Selon certaines études*, les langues qui faciliteraient la transmission du virus seraient celles avec lesquelles on postillonne le plus .
Evidemment, quand on parle, on postillonne. Cela pourrait donc parfois s'avérer dangereux.
Dans notre langue française, en effet, certains mots seraient plus dangereux que d'autres.
Ce sont ceux qui contiennent des consonnes occlusives, qui se prononcent en obstruant totalement l'air, puis en le relâchant soudainement. On parle de ces sons : /p/, /b/, /k/, /d/, et /g/.

Pour éviter de transmettre le virus, il conviendrait donc d'éviter d'utiliser les mots contenant ces sons.

Alors m'est venu l'idée de commencer un ouvrage qui listerait les phrases que l'on pourrait prononcer sans danger et celles qu'il conviendrait d'éviter.

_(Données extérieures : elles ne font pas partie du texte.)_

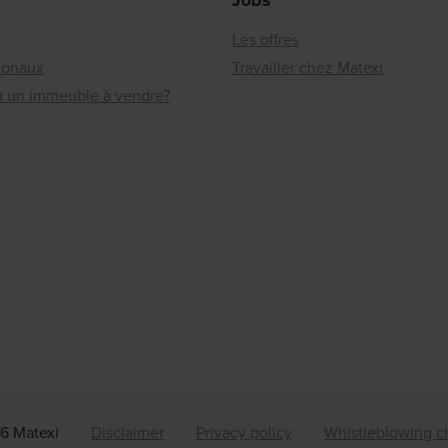
Jobs
Les offres
ionaux
Travailler chez Matexi
ou un immeuble à vendre?
6 Matexi
Disclaimer
Privacy policy
Whistleblowing c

Ainsi, on pourrait sans grand danger dire :
"joyeux anniversaire"

Mais on éviterait de dire :
"Liberté, égalité, Fraternité", à cause des occlusives (en rouge).

Cela dit,  même si les études en question concluent qu'avec des consonnes occlusives, le taux de reproduction du virus (R0) est supérieur aux autres, la différence s'est pas assez significative pour valider vraiment l'hypothèse.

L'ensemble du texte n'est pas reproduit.